* **Supplied data**
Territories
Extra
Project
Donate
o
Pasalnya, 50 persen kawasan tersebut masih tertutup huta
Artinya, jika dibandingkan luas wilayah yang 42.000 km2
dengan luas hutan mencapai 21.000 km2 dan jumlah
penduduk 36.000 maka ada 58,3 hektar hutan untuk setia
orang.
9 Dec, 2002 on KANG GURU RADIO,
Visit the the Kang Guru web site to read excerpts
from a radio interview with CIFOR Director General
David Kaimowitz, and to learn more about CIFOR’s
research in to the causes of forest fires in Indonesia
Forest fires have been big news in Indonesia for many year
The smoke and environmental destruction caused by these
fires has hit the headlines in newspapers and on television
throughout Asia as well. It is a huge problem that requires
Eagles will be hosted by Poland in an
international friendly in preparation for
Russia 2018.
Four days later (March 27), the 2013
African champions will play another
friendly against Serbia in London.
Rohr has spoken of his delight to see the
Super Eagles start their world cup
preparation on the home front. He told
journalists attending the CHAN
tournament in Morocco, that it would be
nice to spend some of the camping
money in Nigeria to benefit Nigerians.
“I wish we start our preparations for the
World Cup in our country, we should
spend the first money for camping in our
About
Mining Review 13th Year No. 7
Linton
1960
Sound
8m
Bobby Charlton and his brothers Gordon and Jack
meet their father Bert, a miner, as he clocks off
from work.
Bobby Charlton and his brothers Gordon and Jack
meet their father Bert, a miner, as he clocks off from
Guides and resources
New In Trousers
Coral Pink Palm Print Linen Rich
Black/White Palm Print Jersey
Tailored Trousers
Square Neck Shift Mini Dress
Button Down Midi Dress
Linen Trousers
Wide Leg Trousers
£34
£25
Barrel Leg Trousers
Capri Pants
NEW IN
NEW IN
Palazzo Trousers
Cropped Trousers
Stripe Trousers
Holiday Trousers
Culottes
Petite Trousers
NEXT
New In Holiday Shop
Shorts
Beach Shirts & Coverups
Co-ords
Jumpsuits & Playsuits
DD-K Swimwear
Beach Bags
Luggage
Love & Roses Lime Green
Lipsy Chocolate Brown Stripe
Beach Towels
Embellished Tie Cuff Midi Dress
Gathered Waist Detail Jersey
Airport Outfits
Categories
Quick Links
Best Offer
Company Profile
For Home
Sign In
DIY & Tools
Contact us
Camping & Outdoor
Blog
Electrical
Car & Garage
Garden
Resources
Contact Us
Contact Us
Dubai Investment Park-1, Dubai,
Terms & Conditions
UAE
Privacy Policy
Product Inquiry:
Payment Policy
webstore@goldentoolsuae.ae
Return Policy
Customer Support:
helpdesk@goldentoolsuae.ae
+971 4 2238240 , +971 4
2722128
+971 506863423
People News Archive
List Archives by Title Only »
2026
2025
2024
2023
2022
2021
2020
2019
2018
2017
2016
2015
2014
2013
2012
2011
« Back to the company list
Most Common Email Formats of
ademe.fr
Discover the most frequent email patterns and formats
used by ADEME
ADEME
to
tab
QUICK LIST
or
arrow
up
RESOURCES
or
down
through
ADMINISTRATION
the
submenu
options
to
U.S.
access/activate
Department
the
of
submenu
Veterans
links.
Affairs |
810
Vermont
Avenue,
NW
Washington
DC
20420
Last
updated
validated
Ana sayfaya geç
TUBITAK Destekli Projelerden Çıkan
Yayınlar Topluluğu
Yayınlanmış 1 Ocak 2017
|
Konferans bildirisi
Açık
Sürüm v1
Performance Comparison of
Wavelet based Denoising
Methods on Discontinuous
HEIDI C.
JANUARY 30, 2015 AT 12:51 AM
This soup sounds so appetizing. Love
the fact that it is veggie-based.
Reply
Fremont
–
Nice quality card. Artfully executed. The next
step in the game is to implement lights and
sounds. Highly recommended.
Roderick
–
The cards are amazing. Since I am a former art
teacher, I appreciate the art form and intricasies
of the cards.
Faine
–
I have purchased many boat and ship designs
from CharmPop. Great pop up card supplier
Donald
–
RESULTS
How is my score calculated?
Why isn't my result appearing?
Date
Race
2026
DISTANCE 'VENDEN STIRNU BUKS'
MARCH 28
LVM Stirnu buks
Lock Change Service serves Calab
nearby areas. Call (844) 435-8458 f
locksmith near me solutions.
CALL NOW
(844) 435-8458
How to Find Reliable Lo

* **The task**
State how many lines in the records above contain the word "Policy". Give nothing but the number.

* **Answer to the problem**
3